# Planks of Wood



## MonsterEnergy (14 Mar 2020)

What Plywood would you use for the middle part of a kicker ramp?
And what thickness would be the best.
Sam pilgrim builds one, and he uses 12mm Thickness Plywood for the middle, but would you go for Hardwood, or Softwood?


----------



## Spiderweb (14 Mar 2020)

https://www.gmbn.com/video/how-to-b...ni-kicker-blake-builds-a-portable-wooden-jump


----------



## MonsterEnergy (14 Mar 2020)

Spiderweb said:


> https://www.gmbn.com/video/how-to-b...ni-kicker-blake-builds-a-portable-wooden-jump


Can't watch this right now, but what are the dimensions of his ramp?


----------



## Spiderweb (14 Mar 2020)

MonsterEnergy said:


> Can't watch this right now, but what are the dimensions of his ramp?
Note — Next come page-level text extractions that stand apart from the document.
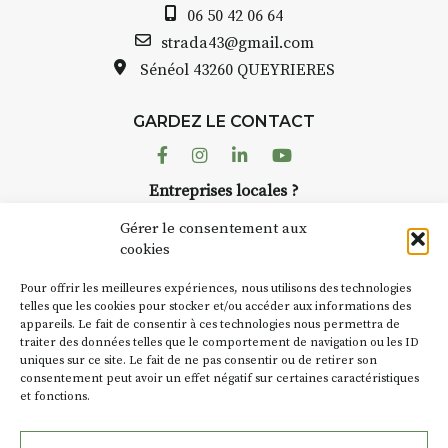
06 50 42 06 64
INTERVIEW
strada43@gmail.com
Sénéol
43260 QUEYRIERES
STRADA Bernard Turle, vous
avez ouvert une galerie à
Auzon…
GARDEZ LE CONTACT
Facebook
Instagram
Linkedin
Youtube
Bernard TURLE Le Fumoir n’est
pas une galerie permanente.
Entreprises locales ?
Chaque année, le 1er dimanche
Nous avons des solutions pubs pour vous.
d’août, l’association
Gérer le consentement aux
AuzonToujours
organise
Arts
cookies
dans le village
. Des artistes et
NEWSLETTER
Pour offrir les meilleures expériences, nous utilisons des technologies
artisans investissent les rues, les
Suivez toute l'actu de Strada
telles que les cookies pour stocker et/ou accéder aux informations des
caves, les granges d’Auzon. Le
appareils. Le fait de consentir à ces technologies nous permettra de
Fumoir est l’un de ces espaces
traiter des données telles que le comportement de navigation ou les ID
temporaires d’accueil de la
uniques sur ce site. Le fait de ne pas consentir ou de retirer son
culture. Il s’associe également à
consentement peut avoir un effet négatif sur certaines caractéristiques
et fonctions.
d’autres activités culturelles de
NOUS CONTACTER
la Petite Cité de Caractère. Par
exemple, l’installation
Cochon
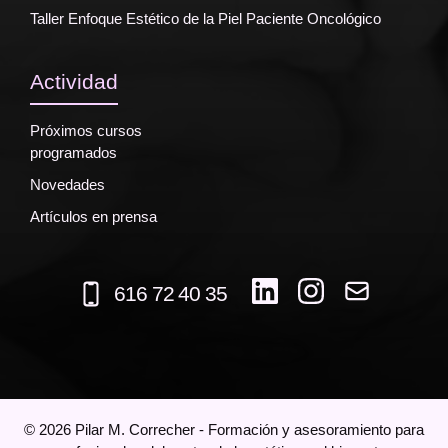
Taller Enfoque Estético de la Piel Paciente Oncológico
Actividad
Próximos cursos
programados
Novedades
Artículos en prensa
616 72 40 35
©
2026
Pilar M. Correcher - Formación y asesoramiento para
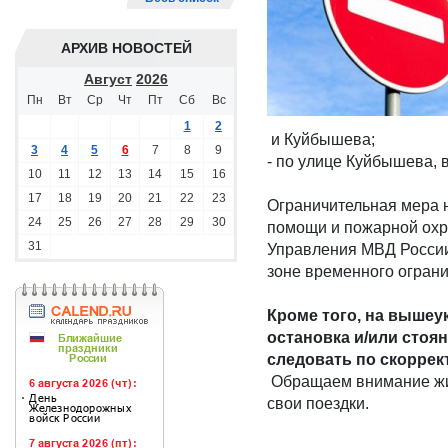
АРХИВ НОВОСТЕЙ
Август
2026
Пн
Вт
Ср
Чт
Пт
Сб
Вс
1
2
и Куйбышева;
3
4
5
6
7
8
9
- по улице Куйбышева, 
10
11
12
13
14
15
16
17
18
19
20
21
22
23
Ограничительная мера н
24
25
26
27
28
29
30
помощи и пожарной охр
31
Управления МВД России 
зоне временного огран
Кроме того, на вышеук
остановка и/или стоян
следовать по скорре
Обращаем внимание жит
свои поездки.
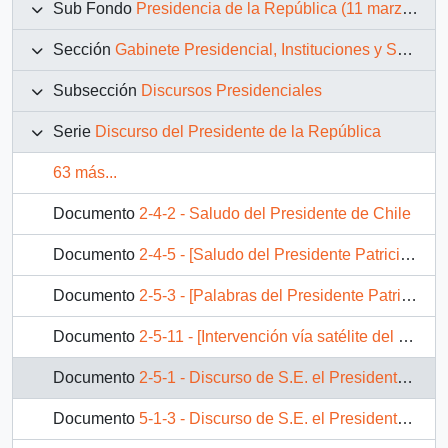
Sub Fondo
Presidencia de la República (11 marzo 1990 – 11 marzo 1994)
Sección
Gabinete Presidencial, Instituciones y Servicios
Subsección
Discursos Presidenciales
Serie
Discurso del Presidente de la República
63 más...
Documento
2-4-2 - Saludo del Presidente de Chile
Documento
2-4-5 - [Saludo del Presidente Patricio Aylwin Azocar con motivo del lanzamiento del libro acerca de los 100 años del Colegio Alemán.]
Documento
2-5-3 - [Palabras del Presidente Patricio Aylwin en el homenaje realizado a Jose Ignacio Palma], político demócrata cristiano, fallecido en 1988.
Documento
2-5-11 - [Intervención vía satélite del Presidente Patricio Aylwin Azocar en la 23° reunión general del Consejo Económico de la Cuenca del Pacífico]
Documento
2-5-1 - Discurso de S.E. el Presidente de la República, D. Patricio Aylwin Azocar, en acto de celebración del Día del Trabajo
Documento
5-1-3 - Discurso de S.E. el Presidente de la República, D. Patricio Aylwin Azocar, en encuentro Mujer - Empresa.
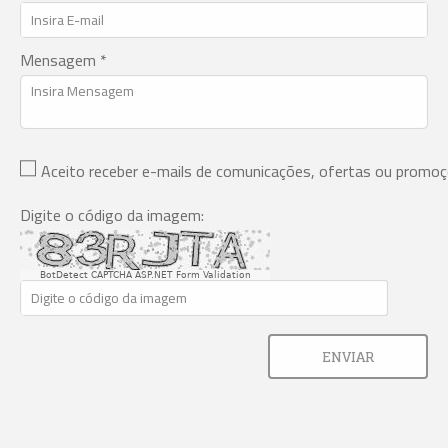
Mensagem *
Aceito receber e-mails de comunicações, ofertas ou promo
Digite o código da imagem:
BotDetect CAPTCHA ASP.NET Form Validation
ENVIAR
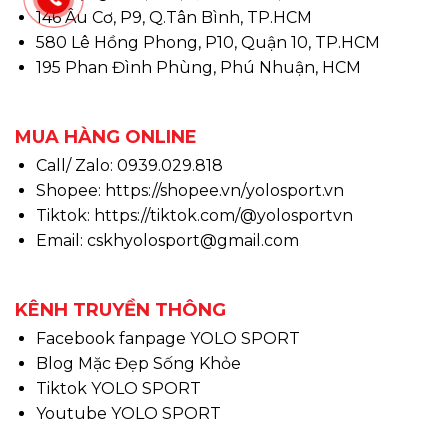
146 Âu Cơ, P9, Q.Tân Bình, TP.HCM
580 Lê Hồng Phong, P10, Quận 10, TP.HCM
195 Phan Đình Phùng, Phú Nhuận, HCM
MUA HÀNG ONLINE
Call/ Zalo: 0939.029.818
Shopee:
https://shopee.vn/yolosport.vn
Tiktok:
https://tiktok.com/@yolosportvn
Email: cskhyolosport@gmail.com
KÊNH TRUYỀN THÔNG
Facebook fanpage YOLO SPORT
Blog Mặc Đẹp Sống Khỏe
Tiktok YOLO SPORT
Youtube YOLO SPORT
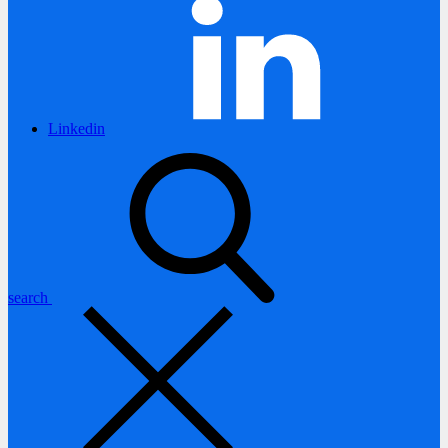
Linkedin
search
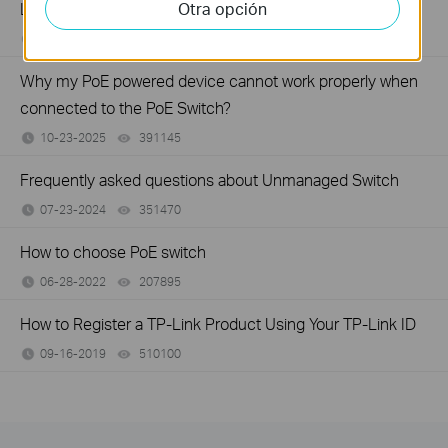
Otra opción
Link productos POE?
10-06-2011
325723
views
Why my PoE powered device cannot work properly when
connected to the PoE Switch?
10-23-2025
391145
views
Frequently asked questions about Unmanaged Switch
07-23-2024
351470
views
How to choose PoE switch
06-28-2022
207895
views
How to Register a TP-Link Product Using Your TP-Link ID
09-16-2019
510100
views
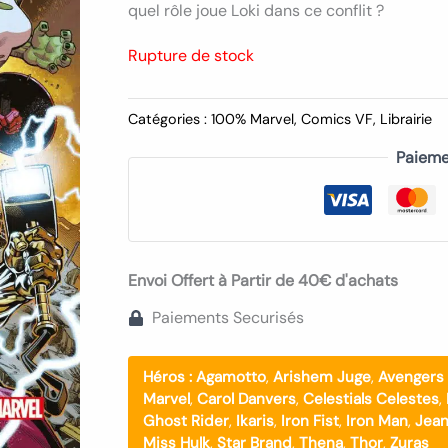
quel rôle joue Loki dans ce conflit ?
Rupture de stock
Catégories :
100% Marvel
,
Comics VF
,
Librairie
Paieme
Envoi Offert à Partir de 40€ d'achats
Paiements Securisés
Héros :
Agamotto
,
Arishem Juge
,
Avengers
Marvel
,
Carol Danvers
,
Celestials Celestes
,
Ghost Rider
,
Ikaris
,
Iron Fist
,
Iron Man
,
Jean
Miss Hulk
,
Star Brand
,
Thena
,
Thor
,
Zuras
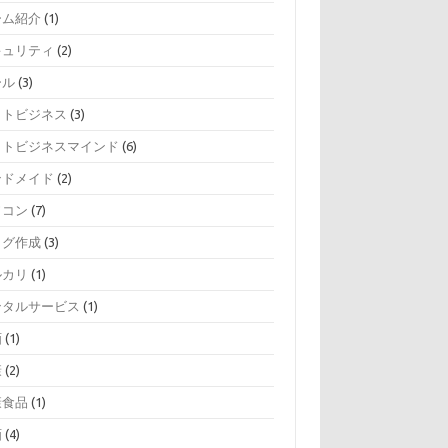
ーム紹介
(1)
キュリティ
(2)
ール
(3)
ットビジネス
(3)
ットビジネスマインド
(6)
ンドメイド
(2)
ソコン
(7)
ログ作成
(3)
ルカリ
(1)
ンタルサービス
(1)
画
(1)
康
(2)
康食品
(1)
画
(4)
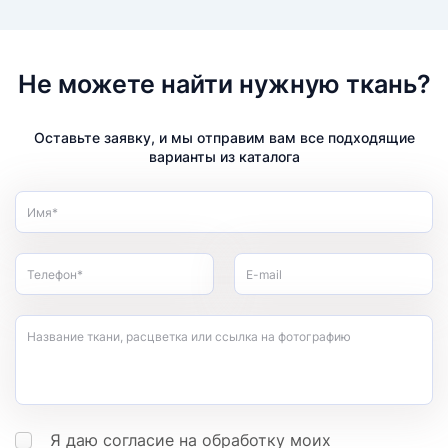
Не можете найти нужную ткань?
Оставьте заявку, и мы отправим вам все подходящие
варианты из каталога
Имя*
Телефон*
E-mail
Название ткани, расцветка или ссылка на фотографию
Я даю согласие на обработку моих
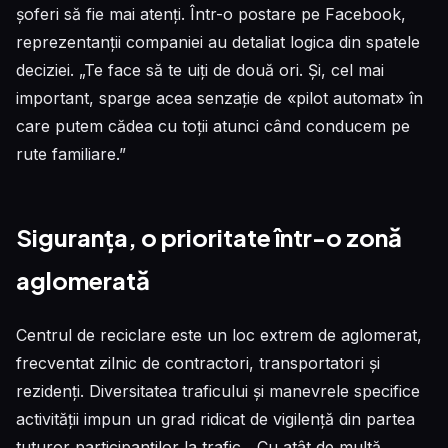
șoferi să fie mai atenți. Într-o postare pe Facebook,
reprezentanții companiei au detaliat logica din spatele
deciziei. „Te face să te uiți de două ori. Și, cel mai
important, sparge acea senzație de «pilot automat» în
care putem cădea cu toții atunci când conducem pe
rute familiare.”
Siguranța, o prioritate într-o zonă
aglomerată
Centrul de reciclare este un loc extrem de aglomerat,
frecventat zilnic de contractori, transportatori și
rezidenți. Diversitatea traficului și manevrele specifice
activității impun un grad ridicat de vigilență din partea
tuturor participanților la trafic. „Cu atât de multă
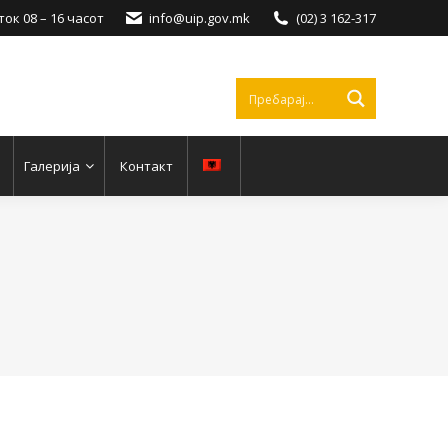
ок 08 – 16 часот
info@uip.gov.mk
(02) 3 162-317
Галерија
Контакт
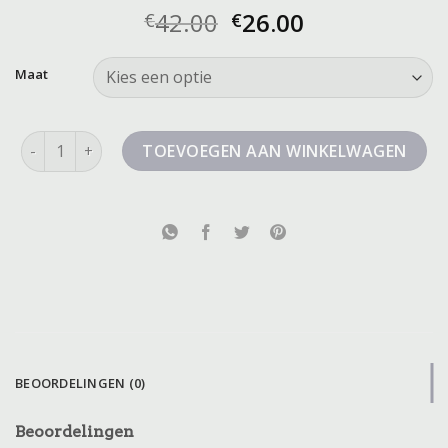
42.00
26.00
€
€
Maat
korte broek over de knie dames aantal
TOEVOEGEN AAN WINKELWAGEN
BEOORDELINGEN (0)
Beoordelingen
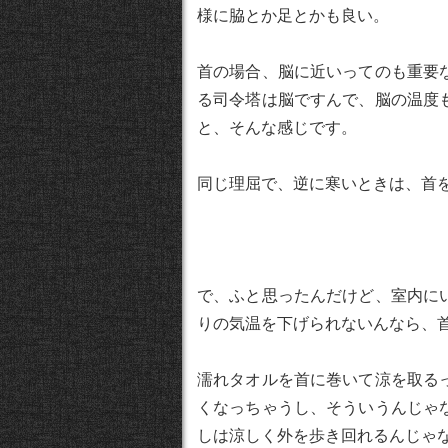
様に脇とか足とかも良い。
首の場合、脳に近いってのも重要
る司令塔は脳ですんで、脳の温度
と、そんな感じです。
同じ理屈で、逆に寒いときは、首
で、ふと思ったんだけど、室内に
りの気温を下げられないんなら、
濡れタオルを首に巻いて涼を取る
くなっちゃうし、そういうんじゃ
しは涼しく外を歩き回れるんじゃ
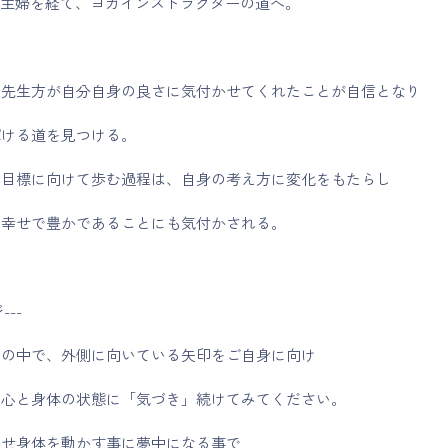
業主婦を経て、ヨガインストラクターの道へ。
、先生方が自分自身の良さに気付かせてくれたことが自信となり
輝ける道を見つける。
て目標に向けて歩む過程は、自身の考え方に変化をもたらし
に幸せで豊かであることにも気付かされる。
---
スの中で、外側に向いている矢印をご自身に向け
の心と身体の状態に「気づき」続けてみてください。
かせ身体を動かす事に夢中になる事で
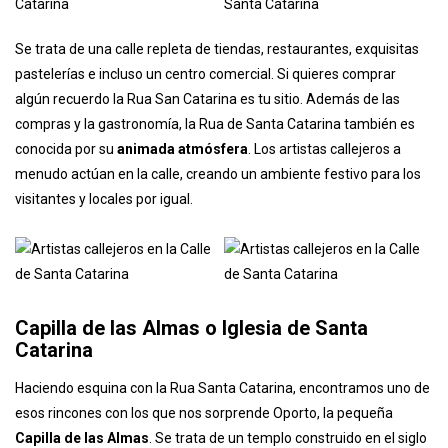
Majestic
, conocido por su arquitectura art nouveau y su ambiente
elegante en el que merece la pena parar para tomar algo.
Se trata de una calle repleta de tiendas, restaurantes, exquisitas
pastelerías e incluso un centro comercial. Si quieres comprar
algún recuerdo la Rua San Catarina es tu sitio. Además de las
compras y la gastronomía, la Rua de Santa Catarina también es
conocida por su
animada atmósfera
. Los artistas callejeros a
menudo actúan en la calle, creando un ambiente festivo para los
visitantes y locales por igual.
Capilla de las Almas
o Iglesia de Santa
I haven’t got time to watch the whole video but it looks roughly 1200mm x 600mm.


----------



## Nick Saddlesore (14 Mar 2020)

I would go for marine grade birch ply. The veneers are about 1.5mm, laid crossways, and there are no gaps. My background is scenery construction, and I would have chosen this as a sprung base for dance podiums or similar, which can take a heavy impact from landings . It's not cheap.


----------



## snorri (14 Mar 2020)

He didn't tell us we would need an Imperial tape measure and a Metric tape measure if we wanted to follow his intructions.


----------



## slowmotion (14 Mar 2020)

You'll have your work cut out if you try and bend 18mm plywood to a radius like the one in the photo above. I don't think you need anything better than 12mm OSB (about £12 for a 2440 by 1220 mm sheet). Even at 12mm, bending it's going to be a faff without a really sturdy frame and a* lot *of cramps.


----------



## CanucksTraveller (14 Mar 2020)

How did the rebuilding of your local trails go? Did you manage that? Would you like some close up photos and a google map of some plywood to help with your kicker ramp? Are you now able to spin your bars willy nilly? Did you ever manage to change your pedals? 

Would you come back and let us know how any of these projects went? That would be lovely. 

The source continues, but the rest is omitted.